L.M.
I agree w/ equal parenting but I do not agree with equal physical custody. Let me explain...I believe that both parents should be equally involved with raising their children, parenting, attending events/activities, and sharing all the responsibilities but if the parents aren't together I don't think that means equal physical custody. I believe that in an effort to be fair to both parents, courts have started awarding equal custody orders so each parent gets equal time and no one has to pay child support. In theory, it sounds great because neither parent gets more time and neither feels they are paying the other's bills but realistically it is short changing the child/children. The child is never settled and their environment never stable. The child gets shortchanged and forced to do what is best for mom and dad rather than what is best for them (and many times the parents don't like the arrangement either).
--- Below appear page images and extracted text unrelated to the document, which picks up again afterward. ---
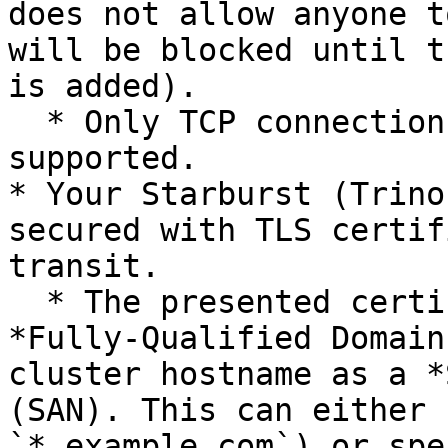
does not allow anyone t
will be blocked until t
is added).

  * Only TCP connections over `IPv4` are 
supported.

* Your Starburst (Trino
secured with TLS certif
transit.

  * The presented certificate must have the 
*Fully-Qualified Domain
cluster hostname as a *
(SAN). This can either 
`*.example.com`) or spe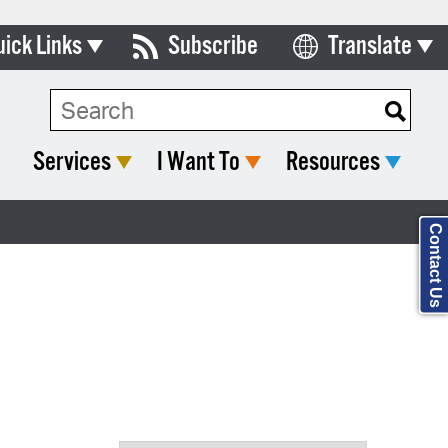
uick Links
Subscribe
Translate
Select Language
ards & Commissions
Search Type:
lendar
Services
I Want To
Resources
y Directory
tact City Council
Contact Us
partment List
rms & Documents
nicipal Code
n Meeting Portal
 Bills Online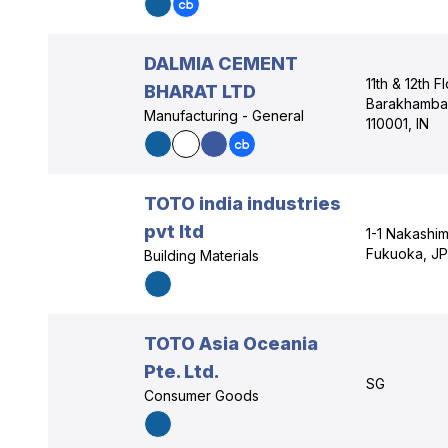
DALMIA CEMENT
11th & 12th 
BHARAT LTD
Barakhamba 
Manufacturing - General
110001, IN
TOTO india industries
pvt ltd
1-1 Nakashi
Fukuoka, JP
Building Materials
TOTO Asia Oceania
Pte. Ltd.
SG
Consumer Goods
You can have shared legal custody with one parent having placement...that allows equal say but the child has a home. The parents have to learn to step up and co-parent for what is best for their children. In my opinion, that means that if mom has placement and dad has visitation, dad can still attend school functions or sporting events even when it isn't "his day" and mom can do the same even when it's "dad's day". The visitation schedule just dictates who has the child at a particular time and is the responsible party. It does not mean they can not swap or work together and it doesn't mean they have to be cut off from their child at that time.
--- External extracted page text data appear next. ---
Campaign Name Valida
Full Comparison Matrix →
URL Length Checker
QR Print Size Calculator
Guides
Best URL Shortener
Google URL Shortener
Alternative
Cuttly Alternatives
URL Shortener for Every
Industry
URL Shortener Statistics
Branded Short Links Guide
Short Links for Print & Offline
I have seen kids get bounced around every other day, every third or fourth day, one week at a time, one week at a time w/ one day with the opposite parent each week, and/or any combination of this. The kids suffer and the juggling act is difficult.
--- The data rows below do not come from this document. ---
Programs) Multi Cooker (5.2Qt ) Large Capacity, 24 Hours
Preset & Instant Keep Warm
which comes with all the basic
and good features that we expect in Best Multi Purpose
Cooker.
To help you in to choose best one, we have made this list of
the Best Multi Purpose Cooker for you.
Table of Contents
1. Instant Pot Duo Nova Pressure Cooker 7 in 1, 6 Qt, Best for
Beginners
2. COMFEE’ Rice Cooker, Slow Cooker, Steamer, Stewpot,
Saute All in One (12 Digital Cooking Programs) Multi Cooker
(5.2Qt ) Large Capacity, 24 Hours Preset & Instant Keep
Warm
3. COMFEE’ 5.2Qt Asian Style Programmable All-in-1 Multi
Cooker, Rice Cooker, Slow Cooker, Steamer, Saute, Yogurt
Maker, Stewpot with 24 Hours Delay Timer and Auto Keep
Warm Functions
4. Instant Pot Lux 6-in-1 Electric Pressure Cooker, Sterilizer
I would think the domestic violence would definately weigh in your favor but I am in DE so your laws may be different. My advise is always make everything about doing what is best for your child (not what is easier for you or him) and be realistic. Ask for more than you want so you can compromise without losing too much ground. Also, think ahead and plan....she's an infant now but what happens when school starts (are you in the same district? if not, who decides what school she attends? How will you handle extra curriculars etc? Religion...is it important to either of you? If so, are you on the same page about the religion she is raised in? If it is settled now, you will likely have a much easier time.